== ACTION ITEM ==
Where a line of the records contains the word "label", show that line.

== DATA FOR THIS TASK ==
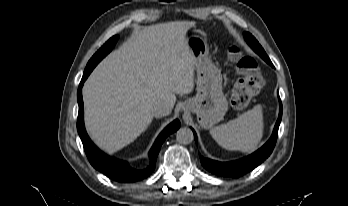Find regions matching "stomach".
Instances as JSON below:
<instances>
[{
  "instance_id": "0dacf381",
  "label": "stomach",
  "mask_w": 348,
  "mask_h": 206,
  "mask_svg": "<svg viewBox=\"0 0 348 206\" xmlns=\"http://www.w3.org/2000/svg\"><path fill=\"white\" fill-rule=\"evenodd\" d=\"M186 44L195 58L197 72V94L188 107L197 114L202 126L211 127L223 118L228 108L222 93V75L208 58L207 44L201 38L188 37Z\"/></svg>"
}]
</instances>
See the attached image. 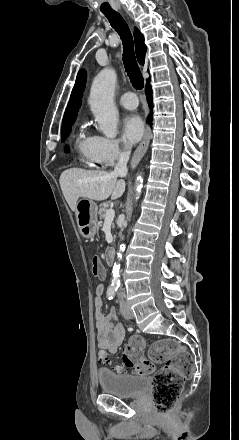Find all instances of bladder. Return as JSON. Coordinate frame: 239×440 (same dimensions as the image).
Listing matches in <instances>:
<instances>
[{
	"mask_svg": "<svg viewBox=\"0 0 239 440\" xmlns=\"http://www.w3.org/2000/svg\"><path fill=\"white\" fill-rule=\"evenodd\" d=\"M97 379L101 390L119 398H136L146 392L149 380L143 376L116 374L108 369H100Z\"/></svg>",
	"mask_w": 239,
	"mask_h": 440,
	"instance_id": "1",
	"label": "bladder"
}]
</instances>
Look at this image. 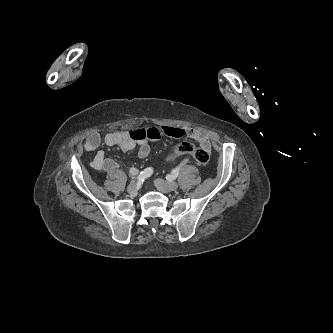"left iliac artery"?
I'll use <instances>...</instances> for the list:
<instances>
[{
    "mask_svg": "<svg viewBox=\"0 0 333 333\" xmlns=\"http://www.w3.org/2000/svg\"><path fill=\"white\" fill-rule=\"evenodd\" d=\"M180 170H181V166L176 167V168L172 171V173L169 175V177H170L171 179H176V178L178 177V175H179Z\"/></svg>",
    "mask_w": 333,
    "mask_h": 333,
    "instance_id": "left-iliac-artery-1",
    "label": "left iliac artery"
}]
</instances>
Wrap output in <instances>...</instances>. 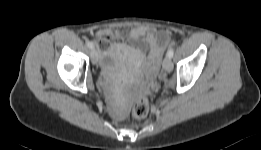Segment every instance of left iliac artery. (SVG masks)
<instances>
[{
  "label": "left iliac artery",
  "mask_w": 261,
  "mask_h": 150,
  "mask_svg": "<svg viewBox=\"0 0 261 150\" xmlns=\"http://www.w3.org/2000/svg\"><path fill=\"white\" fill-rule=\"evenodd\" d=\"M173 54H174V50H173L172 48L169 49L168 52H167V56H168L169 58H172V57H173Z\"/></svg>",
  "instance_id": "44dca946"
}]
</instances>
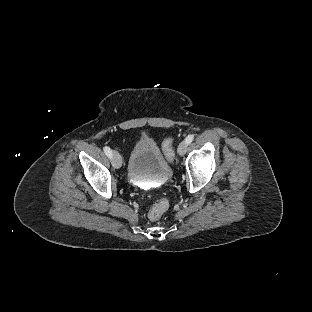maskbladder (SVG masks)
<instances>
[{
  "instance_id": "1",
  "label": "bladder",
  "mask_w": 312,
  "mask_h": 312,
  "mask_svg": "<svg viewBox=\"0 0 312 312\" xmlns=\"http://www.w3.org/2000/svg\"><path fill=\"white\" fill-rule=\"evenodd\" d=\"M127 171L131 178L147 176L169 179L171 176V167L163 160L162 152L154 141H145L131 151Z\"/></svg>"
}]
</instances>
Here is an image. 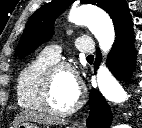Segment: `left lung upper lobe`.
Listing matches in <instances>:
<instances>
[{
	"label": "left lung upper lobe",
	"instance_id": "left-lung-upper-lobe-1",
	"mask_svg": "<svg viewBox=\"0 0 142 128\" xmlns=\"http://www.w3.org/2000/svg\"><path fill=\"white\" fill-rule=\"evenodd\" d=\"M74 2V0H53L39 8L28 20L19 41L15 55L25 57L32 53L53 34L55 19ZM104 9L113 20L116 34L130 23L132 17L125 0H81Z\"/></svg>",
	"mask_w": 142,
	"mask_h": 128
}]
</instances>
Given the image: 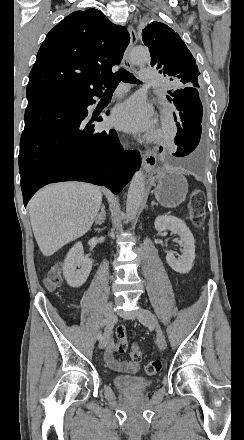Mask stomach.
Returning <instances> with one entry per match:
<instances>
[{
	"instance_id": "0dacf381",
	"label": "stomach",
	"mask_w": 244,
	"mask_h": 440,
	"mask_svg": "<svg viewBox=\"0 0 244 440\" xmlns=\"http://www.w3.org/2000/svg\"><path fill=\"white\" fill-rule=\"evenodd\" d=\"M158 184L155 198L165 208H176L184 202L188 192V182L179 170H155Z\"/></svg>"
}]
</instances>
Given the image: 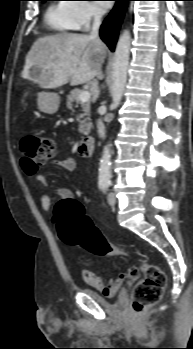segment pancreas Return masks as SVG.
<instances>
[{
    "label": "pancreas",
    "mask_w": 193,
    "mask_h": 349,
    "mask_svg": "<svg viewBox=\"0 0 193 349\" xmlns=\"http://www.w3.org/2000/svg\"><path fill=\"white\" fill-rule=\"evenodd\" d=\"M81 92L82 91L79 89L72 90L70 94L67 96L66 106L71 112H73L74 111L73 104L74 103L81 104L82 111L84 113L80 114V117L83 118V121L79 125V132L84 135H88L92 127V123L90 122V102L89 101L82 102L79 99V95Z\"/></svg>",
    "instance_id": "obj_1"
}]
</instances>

== RESULT BELOW ==
  "label": "stomach",
	"label": "bladder"
    "label": "left iliac artery"
  "label": "left iliac artery",
  "label": "bladder",
	"label": "left lung upper lobe",
	"label": "stomach",
    "label": "pancreas",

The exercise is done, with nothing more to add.